Dario Marianelli is one of the rising new stars of film composing. The dramatic score Marianelli has composed for V For Vendetta, the blockbuster follow-up to phenomenally successful trilogy of Matrix films (from the same director/producer team of the Wachowski Brothers and Joel Silver), is certain to bring even more attention to this Oscar nominated composer.

Born in Pisa, Marianelli has studied piano and composition ion Florence and London. After a year as postgraduate composer at the Guildhall School of Music and Drama, where he was also the chairman of the Contemporary Music Society, he received a scholarship from the Gulbenkian Foundation for a course held by Judith Weir and Lloyd Newson at Bretton University College, on the subject of Composition and Choreography. Other scholarships allowed him to go to Germany for a series of workshops on European Film Music, and to spend three years at the National Film and Television School, from which he graduated in 1997.

Over the last few years Dario has written music for several feature films, TV dramas, documentaries, animations, theatre, contemporary dance and concerts. He has written orchestral pieces for the BBC Symphony Orchestra and for the Britten-Pears Orchestra, vocal music for the BBC Singers, and incidental music for the Royal Shakespeare Company. Dario is currently an Oscar nominee for his score for Pride & Prejudice.

Marianelli’s riveting score is the emotional bedrock for V For Vendetta, a futuristic thriller starring Natalie Portman (Star Wars Episode I, Closer) as Evey who falls under the spell of, a charismatic masked vigilante known only as "V” played by Hugo Weaving (veteran of all three Matrix and Lord Of The Rings) films. It is a race against time as police detective Stephen Rea (The Crying Game) tries to stop V before he follows through with his threat to bomb Big Ben and the Houses of Parliament. Based upon characters appearing in the best selling graphic novel by Alan Moore and David Lloyd, V For Vendetta deals with the timely subjects of terrorism, government corruption and loss of rights, V For Vendetta is certain to become one of the most watched and talked about films of the year.

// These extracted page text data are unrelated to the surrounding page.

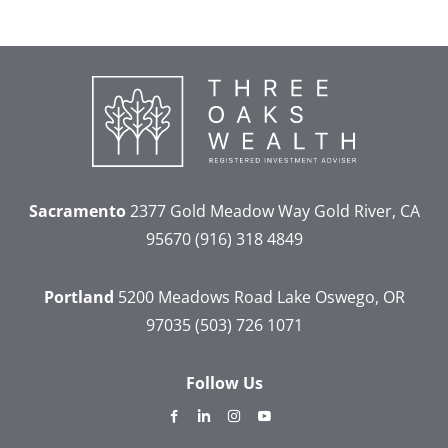
Sacramento
2377 Gold Meadow Way
Gold River, CA
95670
(916) 318 4849
Portland
5200 Meadows Road
Lake Oswego, OR
97035
(503) 726 1071
Follow Us
dashicons-
dashicons-
dashicons-
dashicons-
facebook-
linkedin
instagram
youtube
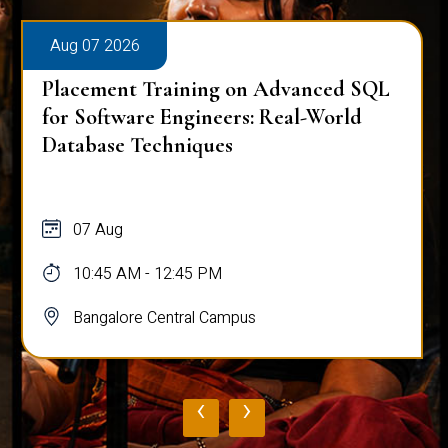
Aug 07 2026
Placement Training on Advanced SQL
for Software Engineers: Real-World
Database Techniques
07 Aug
10:45 AM - 12:45 PM
Bangalore Central Campus
‹
›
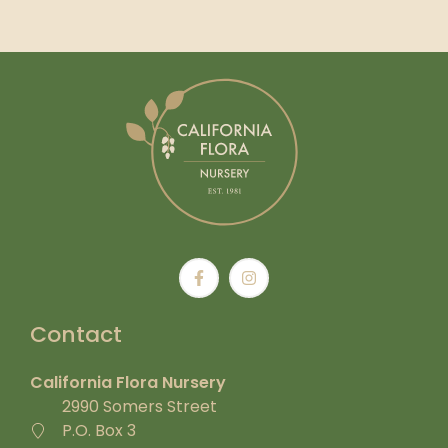
Contact
California Flora Nursery
2990 Somers Street
P.O. Box 3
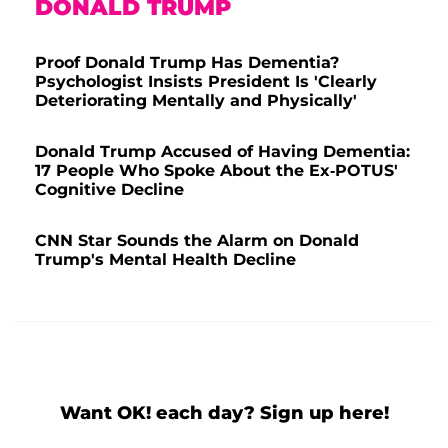
DONALD TRUMP
Proof Donald Trump Has Dementia?
Psychologist Insists President Is 'Clearly
Deteriorating Mentally and Physically'
Donald Trump Accused of Having Dementia:
17 People Who Spoke About the Ex-POTUS'
Cognitive Decline
CNN Star Sounds the Alarm on Donald
Trump's Mental Health Decline
Want OK! each day? Sign up here!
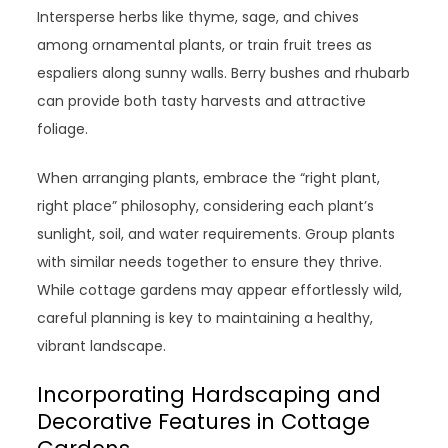
Intersperse herbs like thyme, sage, and chives
among ornamental plants, or train fruit trees as
espaliers along sunny walls. Berry bushes and rhubarb
can provide both tasty harvests and attractive
foliage.
When arranging plants, embrace the “right plant,
right place” philosophy, considering each plant’s
sunlight, soil, and water requirements. Group plants
with similar needs together to ensure they thrive.
While cottage gardens may appear effortlessly wild,
careful planning is key to maintaining a healthy,
vibrant landscape.
Incorporating Hardscaping and
Decorative Features in Cottage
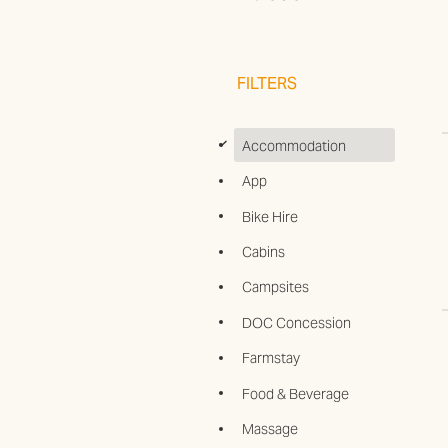
FILTERS
d
Accommodation
App
Bike Hire
Cabins
Campsites
DOC Concession
Farmstay
Food & Beverage
Massage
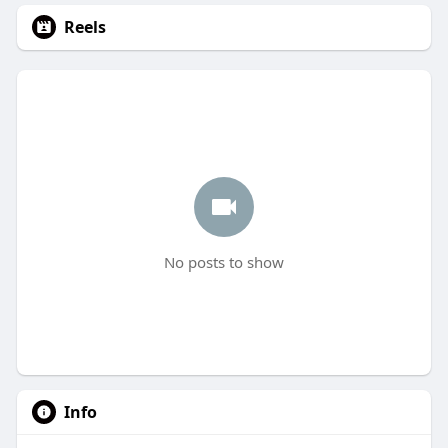
Reels
No posts to show
Info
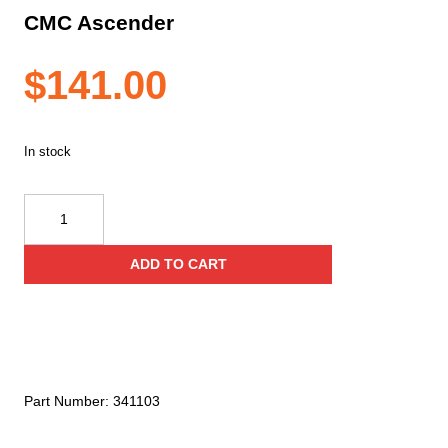
CMC Ascender
$
141.00
In stock
CMC
Ascender
quantity
ADD TO CART
Part Number:
341103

V For Vendetta takes place in the year 2020 where the ominous atmosphere of government oppression has forced a handful of citizens to risk death by protectively hiding many banned cultural artifacts. “V” is one such individual, and among his treasures is a jukebox. Three of these banned musical treasures (Julie London’s breathy classic “Cry Me A River,” “Bird Gerhl” from the critically acclaimed Antony And The Johnsons and Cat Power’s slinky cover of the Lou Reed song “I Found A Reason”) are also featured on the soundtrack CD.

“What struck me most of ‘Vendetta’ when I read the sto ry first” says Marianelli, “was how multi-layered its structure was, and how many sides there were to it. It is a political story, but also a love story, a classic revenge story, and a detective story. And above all it is a story about power: the pernicious power of dictatorship, but also the power of ideas, and that of the individual, of the aspiration to be free, of the power to change, and move others to change. There are only a small number of themes going through the score, as I tried binding together all these different perspectives into one musical journey. As all the elements of the story converge, the musical themes also merge with each other, in a build up of pressure.”

“’V’ cannot change what he has become, but he can help Evey to do so. The journey that starts in darkness is already reminiscent of Tchaikowski's 1812 Overture, and accompanies ‘V’ and Evey through their trajectory, as they both come to realize what they really are, as their evolution turns into their revolution. My heartfelt thanks to Pyotr Ilych, for providing the final, unavoidable climax.”